NESTED PAGE Tables (NPT) takes this a step further, and fully implements a virtualised CR3 in hardware. What NPT does is to give each guest its own CR3 that is loaded and saved on each VM entrance and exit. Since each guest has its own CR3 that is separate from the other guest's CR3s, it can do whatever it wants to the register, and the MMU works out the details in hardware.
This works by adding more recursive lookups to the MMU. Instead of the program thinking it has a space, and the OS juggling the numbers to make things work, you also add in the VMM via the MMU. This means the programs manage their space, the guest OS manages a group of programs, and the VMM manages a group of guest OSes, and the programs running inside them. Instead of two layers of lookups, you have three, and you take a very mild speed hit. Since it is all done in hardware, and the lookups are cacheable, the speed hit is negligible, especially compared to SPT or complete software management.
The magic is in the CR3 register, or in this case, the multiple CR3 registers. Nothing needs to be intercepted, each guest has their own world that looks like a non-virtualised world, and they go about their merry way.
The new memory modes on Pacifica take a task that is done often and repeatedly, and move it from software emulation into hardware. It has the potential to make memory heavy guest OSes and applications vastly faster than other virtualisation mechanisms, hardware or software, that lack NPT.

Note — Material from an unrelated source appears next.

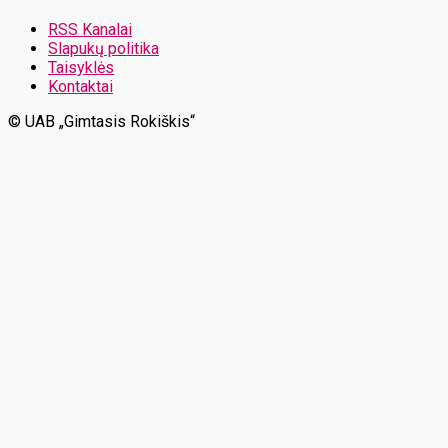
RSS Kanalai
Slapukų politika
Taisyklės
Kontaktai
© UAB „Gimtasis Rokiškis“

Another minor new mode is called Paged Real Mode, and it does just about exactly what it sounds like. Normally, in Real Mode, there is no paging, you get what you get, hence the name real. If you are trying to virtualise a Real Mode OS, and the rest of the world is in a paged mode, you have a problem. With Paged Real Mode, you can virtualise a program that requires Real Mode and they will work correctly.
The last bit of note for memory is the Tagged Transition Look-Aside Buffer, or TTLB. A TLB is a cache that stored the addresses of recently looked up pages. If you go to a memory address, and that request gets passed to the MMU for several recursive lookups, it can take time. The TLB caches the result of that lookup, so if you ask for the results at 2MB, and it passes you to the real address of 4MB, the TLB caches that 2MB is at 4MB.
Next time you look up 2MB, rather than the MMU figuring out that it is at 4MB all over, taking many cycles, it just reads it from the cache improving performance. Now, if you have a VMM sitting over the top of the OS, and many OSes running, you can have many things looking up 2MB and thinking they should be at the 'real' 4MB, but none of them actually should be there.
Tagged TLBs take care of this by assigning an ID to the TLB entries. This allows the hardware to know that an entry belongs to a specific guest OS, and avoid the conflicts that would otherwise arise.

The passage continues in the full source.